How long after the crucifixion was the appearance to Paul supposed to have taken place? I’ve always assumed that it was years later, but recently I’ve been listening to some debates about various things like the historical evidence (or lack thereof) for the resurrection, and I hear Christians claiming that Paul was one of the people who saw a physically resurrected Jesus.
Paul himself describes that when we go to heaven we will have “spiritual” bodies, not physical ones, just like Jesus had, so to claim that Paul saw the physically resurrected Jesus is laughable. But was he supposed to have had his vision pretty soon after the crucifixion?
I guess my impression of the timing is that Jesus had a very small band of people who hung out with him, but then after his execution the band grew, developing their own legends about him, so the authorities sent soldiers, including Paul, to suppress them. After doing this a while, he had a vision and became a Christian himself. But this timeline would necessitate that it was years between the execution and the road to Damascus incident.
From various calculations having to do with Paul’s own given timeline and with historically dateable personages mentioned in Acts and the Pauline corpus, Paul’s conversion is generally dated to around 35 CE.
How long after the crucixion this was is an open question since the date of the crucifixion is unknown, but if it was under Pilate, it happened between 26-36 CE. According to the synoptic Gospels, Jesus was crucified on a Passover that started on a friday (the Gospel of John disagrees with this, but let’s not complicate things too much).

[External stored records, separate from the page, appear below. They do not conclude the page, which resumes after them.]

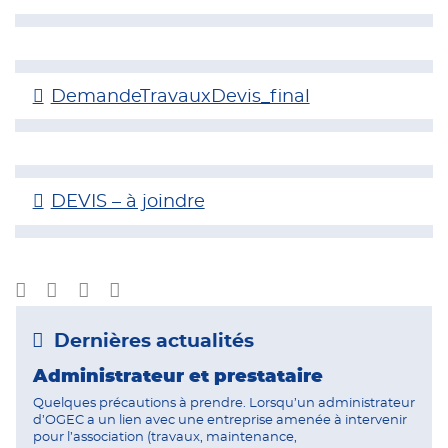
DemandeTravauxDevis_final
DEVIS – à joindre
Dernières actualités
Administrateur et prestataire
Quelques précautions à prendre. Lorsqu’un administrateur
d’OGEC a un lien avec une entreprise amenée à intervenir
pour l’association (travaux, maintenance,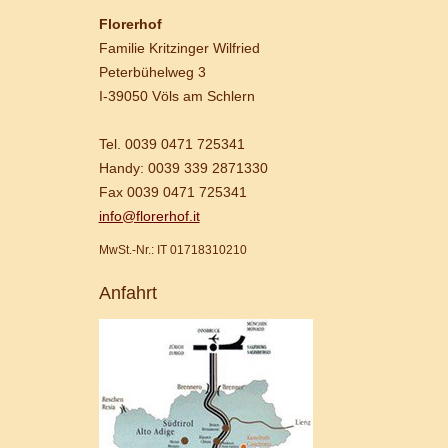
Florerhof
Familie Kritzinger Wilfried
Peterbühelweg 3
I-39050 Völs am Schlern
Tel. 0039 0471 725341
Handy: 0039 339 2871330
Fax 0039 0471 725341
info@florerhof.it
MwSt.-Nr.: IT 01718310210
Anfahrt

In the ten year window that Pilate was Prefect in Judea, there are three years that Passover could have fallen on a friday - 27, 30 and 33.
There is no hard consensus on which of these dates is the one, but Luke says that Jesus started his career shortly after John the Baptist began baptizing “in the 15th year of Tiberius,” which was about 29 CE, so depending on whether Jesus’ career lasted a year (as the synoptics seem to indicate), or three years (as John sems to imply), either 30 or 33 are viable. That would mean that Paul saw the light either 2 or 5 years after the crucifixion. I don’t know, but I would guess the 30 CE date is more likely, since that would give the early Jesus movement more time to generate heat from Jewish authorities, then for Paul to get some persecutin’ in before his conversion.
Either way, Paul does not claim to have seen a physically resurrected Jesus, but he doesn’t claim the other disciples did either. In Paul’s formula, Jesus:
…appeared to Cephas; then to the twelve; then he appeared to above five hundred brethren at once, of whom the greater part remain until now, but some are fallen asleep; then he appeared to James; then to all the apostles; and last of all, as to the child untimely born, he appeared to me also.
(1 Cor. 15:5-8)
Paul does not say that any of the “appearances” were physical, nor does he draw any distinction between the appearances to the disiples and to himself. It is also true, as you say, that Paul said resurrected bodies were spiritual, not physical.
In any case, Jesus. “appearance” to Paul would have happened after the alleged ascension, and not as part of his physical, post-resurrection tour described in the Gospels.